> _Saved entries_
[Start of Attachment]

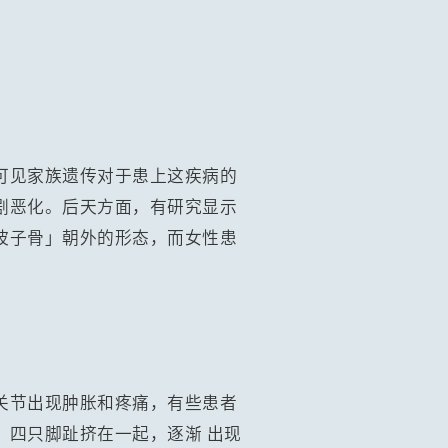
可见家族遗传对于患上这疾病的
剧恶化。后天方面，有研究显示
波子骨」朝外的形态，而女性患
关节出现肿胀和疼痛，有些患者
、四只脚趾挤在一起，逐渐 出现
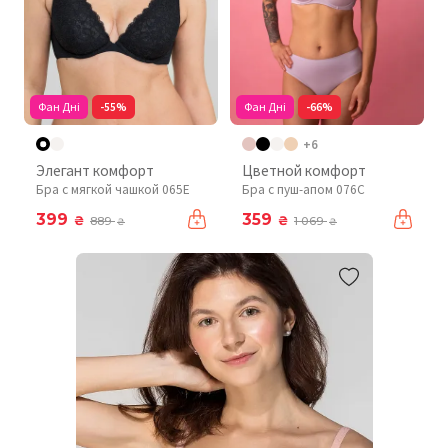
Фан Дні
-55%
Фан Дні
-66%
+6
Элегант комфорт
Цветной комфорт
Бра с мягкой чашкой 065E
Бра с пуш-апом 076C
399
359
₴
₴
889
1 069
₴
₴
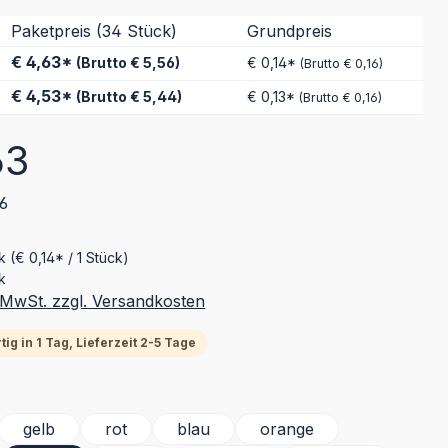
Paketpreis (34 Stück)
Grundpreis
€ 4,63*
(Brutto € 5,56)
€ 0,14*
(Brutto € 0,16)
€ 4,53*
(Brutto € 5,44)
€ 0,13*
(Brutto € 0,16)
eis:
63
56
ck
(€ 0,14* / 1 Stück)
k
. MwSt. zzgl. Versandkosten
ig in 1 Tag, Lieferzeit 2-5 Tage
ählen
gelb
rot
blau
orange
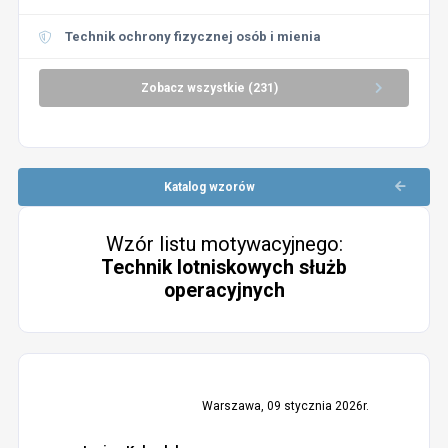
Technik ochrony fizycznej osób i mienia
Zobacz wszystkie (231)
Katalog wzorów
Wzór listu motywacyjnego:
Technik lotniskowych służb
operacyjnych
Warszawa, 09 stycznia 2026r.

[End of Attachment]
[Start of Attachment]

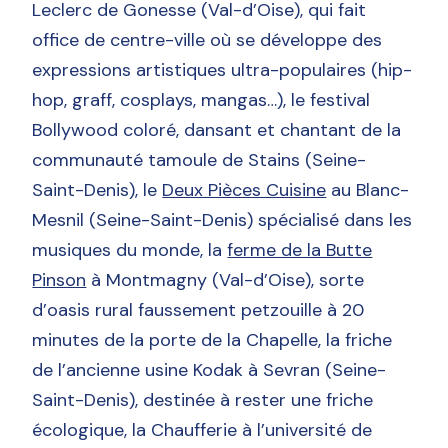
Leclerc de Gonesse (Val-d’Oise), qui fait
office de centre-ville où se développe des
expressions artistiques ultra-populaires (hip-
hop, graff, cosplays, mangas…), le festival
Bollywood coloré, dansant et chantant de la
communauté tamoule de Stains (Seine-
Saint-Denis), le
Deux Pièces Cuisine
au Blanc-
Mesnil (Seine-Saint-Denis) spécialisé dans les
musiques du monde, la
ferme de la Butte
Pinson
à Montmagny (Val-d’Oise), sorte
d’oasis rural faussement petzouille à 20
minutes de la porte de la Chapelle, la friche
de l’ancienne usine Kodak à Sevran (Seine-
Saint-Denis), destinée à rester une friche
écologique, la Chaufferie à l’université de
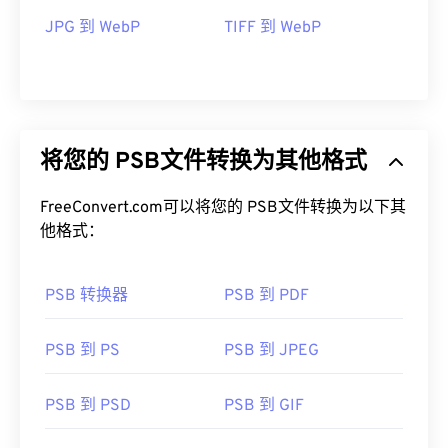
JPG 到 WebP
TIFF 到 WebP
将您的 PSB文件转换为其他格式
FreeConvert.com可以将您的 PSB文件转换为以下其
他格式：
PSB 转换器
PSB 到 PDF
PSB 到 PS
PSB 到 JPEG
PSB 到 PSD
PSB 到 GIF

[End of Attachment]

> _Your task_
Among the lines above, show every one that contains the string "Oise".

> _Task solution_
Leclerc de Gonesse (Val-d’Oise), qui fait
à Montmagny (Val-d’Oise), sorte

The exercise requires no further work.